[How to complete this task]: Output only the lines of the entries that follow, starting at the one with "powered insights, and employee self-service" and running down to the one with "Safety: Compliance Isn't Always Current", both included and unchanged.

[Stored data]
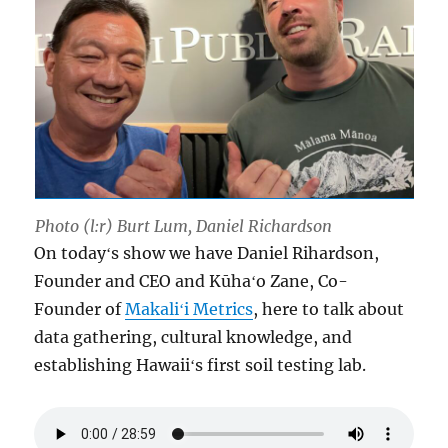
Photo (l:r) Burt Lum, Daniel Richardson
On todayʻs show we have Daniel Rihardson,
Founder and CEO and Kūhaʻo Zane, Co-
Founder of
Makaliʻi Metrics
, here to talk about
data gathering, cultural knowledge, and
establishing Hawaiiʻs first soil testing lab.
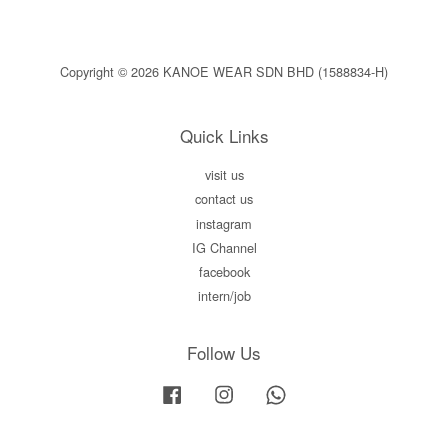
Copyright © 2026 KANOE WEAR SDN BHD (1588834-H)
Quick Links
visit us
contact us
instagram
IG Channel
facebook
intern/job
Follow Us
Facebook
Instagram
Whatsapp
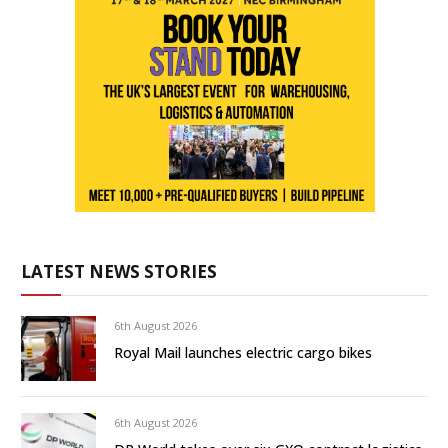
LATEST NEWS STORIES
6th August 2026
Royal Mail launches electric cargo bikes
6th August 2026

---

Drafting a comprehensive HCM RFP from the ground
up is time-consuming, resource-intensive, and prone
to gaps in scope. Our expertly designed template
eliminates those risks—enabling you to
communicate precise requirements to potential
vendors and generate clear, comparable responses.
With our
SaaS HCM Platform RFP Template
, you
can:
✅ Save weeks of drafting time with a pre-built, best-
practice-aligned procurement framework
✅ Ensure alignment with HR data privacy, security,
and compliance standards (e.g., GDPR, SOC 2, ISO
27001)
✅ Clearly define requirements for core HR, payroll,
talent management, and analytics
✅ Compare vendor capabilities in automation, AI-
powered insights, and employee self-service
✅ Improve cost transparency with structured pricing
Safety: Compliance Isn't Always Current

==

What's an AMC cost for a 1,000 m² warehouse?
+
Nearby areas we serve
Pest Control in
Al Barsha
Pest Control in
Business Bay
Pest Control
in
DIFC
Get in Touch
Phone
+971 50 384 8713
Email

[Task result]:
powered insights, and employee self-service
✅ Improve cost transparency with structured pricing
Safety: Compliance Isn't Always Current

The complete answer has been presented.